WHEREAS, Section 9.02 of the Indenture provides that the Company, the Guarantors and the Trustee may amend or supplement the Indenture, the Notes and the Note Guarantees with the consent of the Holders of at least a majority in principal amount of the then-outstanding Notes (calculated in accordance with the Indenture, including Section 2.09 thereof) voting as a single class, and that, subject to Sections 6.04 and 6.07 of the Indenture, any existing Default or Event of Default (other than a Default or Event of Default in the payment of the principal of, premium or Special Interest, if any, or interest on the Notes, except a payment default resulting from an acceleration that has been rescinded) or compliance with any provision of the Indenture, the Notes or the Note Guarantees may be waived with the consent of the Holders of a majority in principal amount of the then-outstanding Notes (calculated in accordance with the Indenture, including Section 2.09 thereof) voting as a single class;
WHEREAS, pursuant to the Consent Solicitation by the Company, Holders of at least a majority in aggregate principal amount of the Notes (excluding Notes owned by the Company, any Guarantor or any Affiliate thereof) have duly consented to the proposed amendments and waivers set forth in this Supplemental Indenture in accordance with Section 9.02 of the Indenture;
WHEREAS, the Company has furnished, or caused to be furnished, to the Trustee, and the Trustee has received, (i) a copy of the resolutions of the Board of Directors of the Company authorizing the execution of this Supplemental Indenture, (ii) evidence of the written consent of the Holders set forth in the immediately preceding paragraph and (iii) an Officer’s Certificate and an Opinion of Counsel described in Section 9.06 and Section 13.04 of the Indenture;
WHEREAS, all conditions necessary to authorize the execution and delivery of this Supplemental Indenture have been complied with or have been done or performed; and
WHEREAS, this Supplemental Indenture is effective as of the date upon which the conditions set forth in Section 2.01 hereof are satisfied, and the amendments and waivers effected by this Supplemental Indenture shall become operative with respect to the Notes at the Payment Date (as defined herein);
NOW, THEREFORE, the Company and the Guarantors hereby covenant and agree with the Trustee for the equal and proportionate benefit of each other and the Holders as follows:
ARTICLE 1
AMENDMENTS
Section 1.01 Amendments
(a) Amendment to Section 3.01. Section 3.01 of Article 3 of the Indenture is hereby amended by deleting the section in its entirety and replacing such Section 3.01 with the following:
“Section 3.01 Notices to Trustee.
If the Company elects to redeem Notes pursuant to the optional redemption provisions of Section 3.07 hereof, it must furnish to the Trustee, at least 30 days but not more than 60 days before a Redemption Date (or such shorter time as may be acceptable to the Trustee), an Officer’s Certificate setting forth:
(1) the clause of this Indenture pursuant to which the redemption shall occur;
(2) the Redemption Date;
(3) the principal amount of Notes to be redeemed; and
(4) the redemption price (or manner of calculation if not then known).

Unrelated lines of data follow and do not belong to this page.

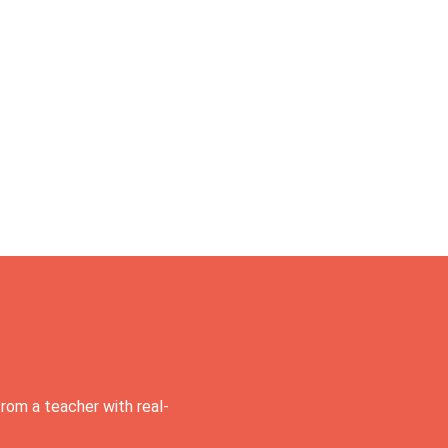
rom a teacher with real-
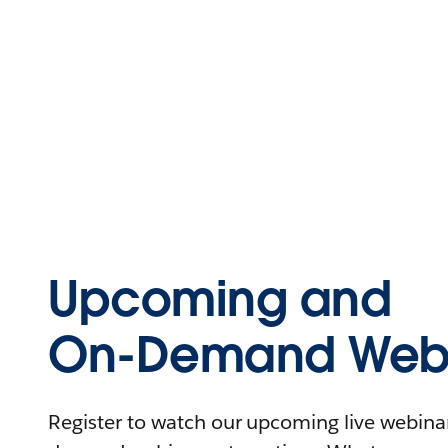
Upcoming and
On-Demand Webi
Register to watch our upcoming live webinars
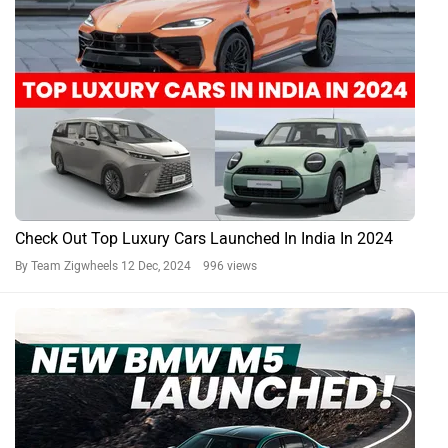
Check Out Top Luxury Cars Launched In India In 2024
By Team Zigwheels
12 Dec, 2024 996 views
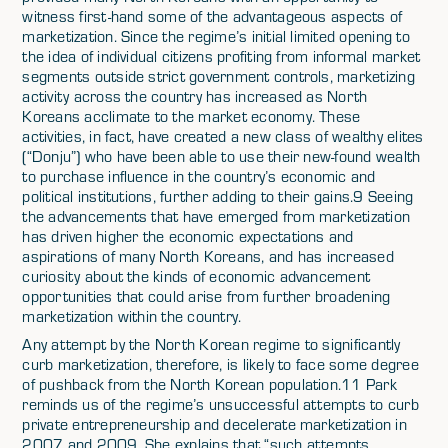
witness first-hand some of the advantageous aspects of
marketization. Since the regime’s initial limited opening to
the idea of individual citizens profiting from informal market
segments outside strict government controls, marketizing
activity across the country has increased as North
Koreans acclimate to the market economy. These
activities, in fact, have created a new class of wealthy elites
(“Donju”) who have been able to use their new-found wealth
to purchase influence in the country’s economic and
political institutions, further adding to their gains.9 Seeing
the advancements that have emerged from marketization
has driven higher the economic expectations and
aspirations of many North Koreans, and has increased
curiosity about the kinds of economic advancement
opportunities that could arise from further broadening
marketization within the country.
Any attempt by the North Korean regime to significantly
curb marketization, therefore, is likely to face some degree
of pushback from the North Korean population.11 Park
reminds us of the regime’s unsuccessful attempts to curb
private entrepreneurship and decelerate marketization in
2007 and 2009. She explains that “such attempts,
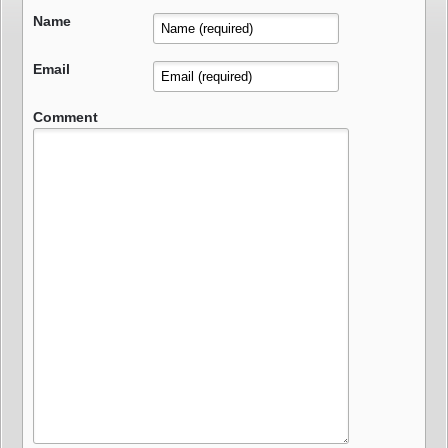
Name
Email
Comment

If the redemption price is not known at the time such notice is to be given, the actual redemption price, calculated as described in the terms of the Notes, will be set forth in an Officer’s Certificate of the Company delivered to the Trustee no later than two Business Days prior to the Redemption Date.”
(b) Amendment to Section 3.03. Subject to Section 2.01 hereof, Section 3.03 of Article 3 of the Indenture is hereby amended by deleting the section in its entirety and replacing such Section 3.03 with the following:
“Section 3.03 Notice of Redemption.
Notices of redemption will be delivered at least three business days but not more than 60 days before the Redemption Date to each Holder of Notes to be redeemed at its registered address or otherwise delivered in accordance with the procedures of DTC, except that redemption notices may be delivered more than 60 days prior to a Redemption Date if the notice is issued in connection with a
2
defeasance of the Notes or a satisfaction and discharge of this Indenture pursuant to Articles 8 or 12. Notes called for redemption become due on the Redemption Date, provided that notices of redemption may be conditioned on one or more conditions precedent, such as the closing of a Change of Control or a financing transaction. The Company will provide prompt written notice to the Trustee rescinding such redemption in the event that any such condition precedent shall not have occurred, and thereafter such redemption and notice of redemption shall be rescinded and of no force or effect. Upon receipt of such notice from the Company rescinding such redemption, the Trustee will promptly send a copy of such notice to the Holders of the Notes to be redeemed in the same manner in which the notice of redemption was given.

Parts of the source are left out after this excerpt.